-- WHAT THE EXERCISE ASKS --
Would you please transcribe the records below from the line with "regreso al punto de partida." through their final line, exactly and with no other lines?

═════ RAW DATA

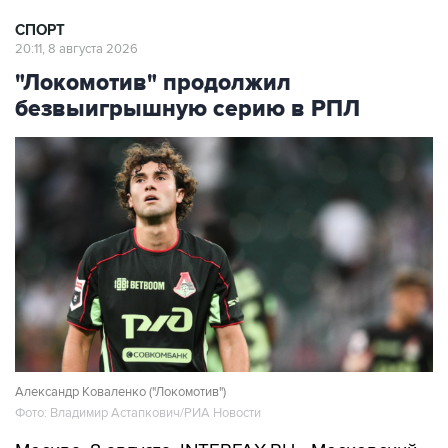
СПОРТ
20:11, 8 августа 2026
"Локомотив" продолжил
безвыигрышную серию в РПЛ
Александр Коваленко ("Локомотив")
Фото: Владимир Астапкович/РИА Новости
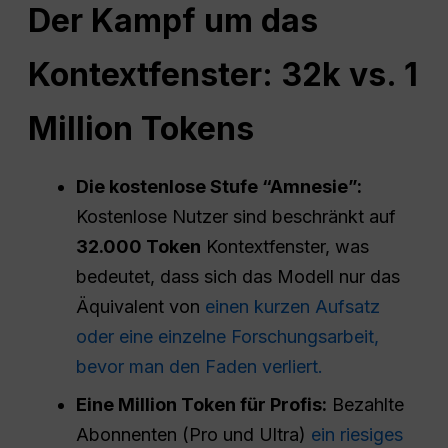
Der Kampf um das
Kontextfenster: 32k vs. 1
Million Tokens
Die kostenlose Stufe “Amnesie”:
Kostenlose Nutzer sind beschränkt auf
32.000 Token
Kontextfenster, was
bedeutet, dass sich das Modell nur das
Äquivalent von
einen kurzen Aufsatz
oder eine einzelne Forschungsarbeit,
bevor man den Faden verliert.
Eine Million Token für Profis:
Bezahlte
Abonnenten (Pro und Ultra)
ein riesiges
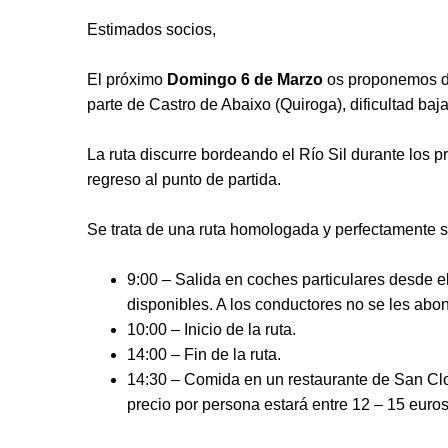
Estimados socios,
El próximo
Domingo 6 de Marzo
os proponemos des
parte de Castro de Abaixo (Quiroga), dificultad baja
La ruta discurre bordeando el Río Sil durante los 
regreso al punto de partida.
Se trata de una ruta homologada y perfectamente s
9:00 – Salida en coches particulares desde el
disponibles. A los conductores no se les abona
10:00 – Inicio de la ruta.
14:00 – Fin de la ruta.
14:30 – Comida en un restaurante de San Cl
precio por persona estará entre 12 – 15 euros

══════════

-- WORKED SOLUTION --
regreso al punto de partida.
Se trata de una ruta homologada y perfectamente s
9:00 – Salida en coches particulares desde el
disponibles. A los conductores no se les abona
10:00 – Inicio de la ruta.
14:00 – Fin de la ruta.
14:30 – Comida en un restaurante de San Cl
precio por persona estará entre 12 – 15 euros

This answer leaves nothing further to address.